Summer Stock, Or, If Dorothy Had Stayed in Kansas and Took Over the Farm.

In the final big screen pairing of Gene Kelly and Judy Garland (after For Me and My Gal and The Pirate) still-rising Kelly plays a smooth-talking travelling actor that orphaned hometown girl Judy gets mixed up with and swept off her feet by. That’s exactly the skeleton of their relationship in The Pirate though the films could hardly be more different. The latter is a hallucinatory fantasy but this one is matter-of-fact and grounded. Judy is a romantic dreamer seeking danger and excitement in The Pirate but in Summer Stock, she’s a stubborn small town woman who likes working the farm she inherited from her parents. In other words, this girl plans to stay in Kansas no matter how much Oz you throw at her.

Enter Gene Kelly as her flighty sister’s New York City boyfriend who comes to town to stage a musical in Judy’s giant empty barn. He’s hoping to drum up interest from Broadway producers. At first Judy is having none of it and repeatedly threatens to throw Kelly and his troupe out. She’s too busy worrying about her spoiled sister (Gloria de Haven), her farm debts, and her boyish bumbling fiancee (Eddie Bracken) who she obviously doesn’t love.

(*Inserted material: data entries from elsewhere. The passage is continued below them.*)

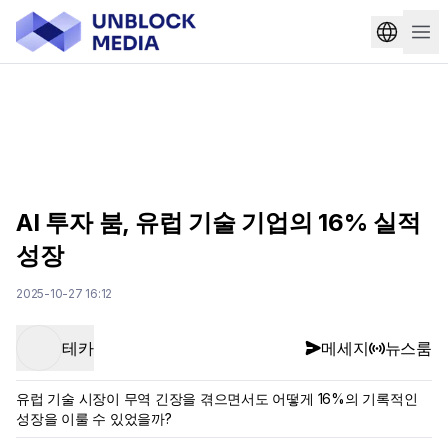
AI 투자 붐, 유럽 기술 기업의 16% 실적
성장
2025-10-27 16:12
테카
메세지
뉴스룸
유럽 기술 시장이 무역 긴장을 겪으면서도 어떻게 16%의 기록적인
성장을 이룰 수 있었을까?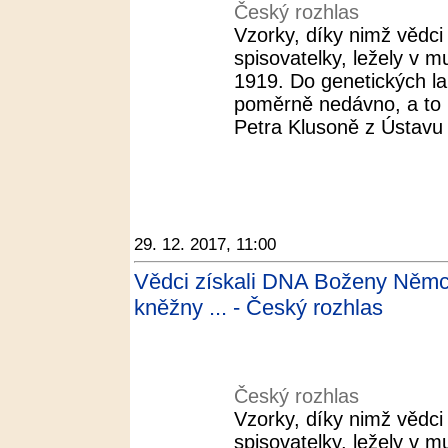
Český rozhlas
Vzorky, díky nimž vědci
spisovatelky, ležely v 
1919. Do genetických la
poměrně nedávno, a to n
Petra Klusoně z Ústavu 
29. 12. 2017, 11:00
Vědci získali DNA Boženy Němco
kněžny ... - Český rozhlas
Český rozhlas
Vzorky, díky nimž vědci
spisovatelky, ležely v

a tiny glimpse of Summer Stock’s second best number — a solo dance for Kelly

You can see where Summer Stock is going from a country mile away but it’s still good swoony fun to get there especially with Gene Kelly in his prime as the chief temptation.

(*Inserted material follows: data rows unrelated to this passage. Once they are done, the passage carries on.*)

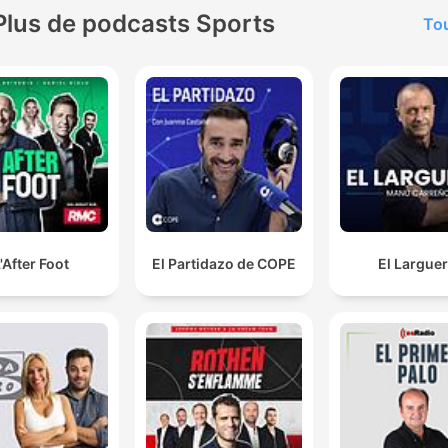
Plus de podcasts Sports
Tou
'After Foot
El Partidazo de COPE
El Largue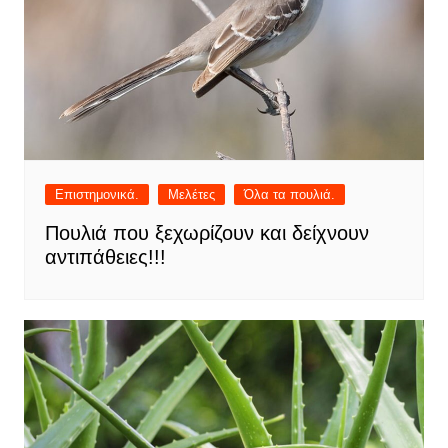
Επιστημονικά.
Μελέτες
Όλα τα πουλιά.
Πουλιά που ξεχωρίζουν και δείχνουν
αντιπάθειες!!!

Charles Walter, who directed Garland with great success in Easter Parade, was behind the camera again. The musical performance numbers are well shot (apart from two odd cuts – was there a problem with footage?) and sometimes soar. “Dig Dig Dig for Your Dinner,” a energetic faux spiritual number with Kelly dancing on table tops, a staid squaredance that suddenly sparks in “Portland Fancy”, and a romantic duet between the stars “You Wonderful You” which is later reprised in an inventive solo dance for Kelly, are all thrilling. That’s largely thanks to Gene Kelly’s choreography, the cinematography by the Oscar-winning Harry Stradling Sr (who was just about to shoot A Streetcar Named Desire), and of course the estimable gifts of Kelly and Garland both as dancers and singers. Walter makes several wise choices behind the camera, the best of them being a continuous shot during Judy’s ballad “Friendly Star” that drifts away from Judy to Gene Kelly listening, rapt, and back to Judy as she finishes the song and notices Kelly as unintended audience. All in all the highs of the picture make this an underrated title in her filmography.

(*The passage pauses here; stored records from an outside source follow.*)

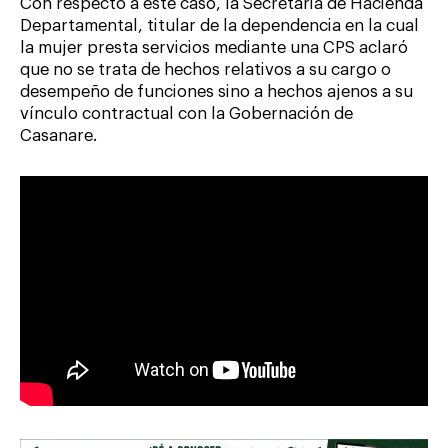
Con respecto a este caso, la Secretaria de Hacienda
Departamental, titular de la dependencia en la cual
la mujer presta servicios mediante una CPS aclaró
que no se trata de hechos relativos a su cargo o
desempeño de funciones sino a hechos ajenos a su
vínculo contractual con la Gobernación de
Casanare.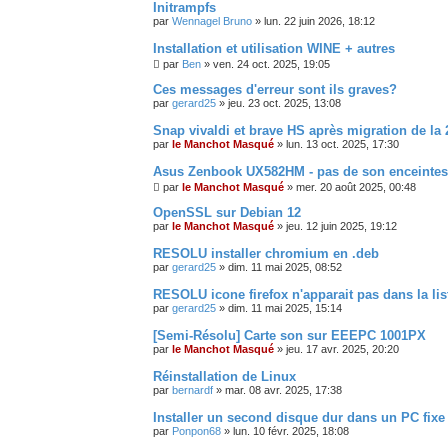
c
Initrampfs
é
par
Wennagel Bruno
»
lun. 22 juin 2026, 18:12
e
Installation et utilisation WINE + autres
par
Ben
»
ven. 24 oct. 2025, 19:05
Ces messages d'erreur sont ils graves?
par
gerard25
»
jeu. 23 oct. 2025, 13:08
Snap vivaldi et brave HS après migration de la 2
par
le Manchot Masqué
»
lun. 13 oct. 2025, 17:30
Asus Zenbook UX582HM - pas de son enceintes 
par
le Manchot Masqué
»
mer. 20 août 2025, 00:48
OpenSSL sur Debian 12
par
le Manchot Masqué
»
jeu. 12 juin 2025, 19:12
RESOLU installer chromium en .deb
par
gerard25
»
dim. 11 mai 2025, 08:52
RESOLU icone firefox n'apparait pas dans la lis
par
gerard25
»
dim. 11 mai 2025, 15:14
[Semi-Résolu] Carte son sur EEEPC 1001PX
par
le Manchot Masqué
»
jeu. 17 avr. 2025, 20:20
Réinstallation de Linux
par
bernardf
»
mar. 08 avr. 2025, 17:38
Installer un second disque dur dans un PC fixe
par
Ponpon68
»
lun. 10 févr. 2025, 18:08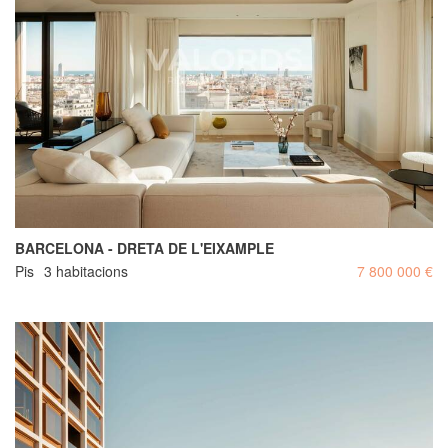
BARCELONA - DRETA DE L'EIXAMPLE
Pis
3 habitacions
7 800 000 €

If only there were more than three Garland & Kelly pictures!

Still, despite some euphoric moments, you can see Garland struggling in a way she hadn’t previously. Her eyes feel more manic as if she’s pushing for emotional emphasis — usually it’s so organic — and she isn’t always “on” in the dialogue scenes. Her weight fluctuates from scene to scene, too. That wouldn’t be quite so noticeable (she can still dance up a storm) if not for the iconic “Get Happy” number which was shot two months after the rest of the scenes after Garland took a break and lost twenty pounds. “Get Happy” is trademark Garland magic, every gesture has an electric spark, every lyric is emotionally alive, and every beat carries musical joy.

The film was released at the end of August 1950 but by that time she’d already been fired from her follow-up film Royal Wedding (1951) and MGM terminated her contract shortly after Summer Stock opened. The studio where she’d spent her whole career had had enough. Thankfully for Garland fans the world over and Garland fans of the future, this wasn’t the end of her spectacular career. You have to go away to have a comeback, after all, and a grand one was in store a few years down the road.

“Get Happy” – easy to do with this showstopper

P.S. Here’s a fun bit of trivia to close out this episode of Judy @100. “Get Happy” was inspired by a cut number from Easter Parade (1948) called “Mr Monotony” which you can see in full here. Different song but same costume and similar moves.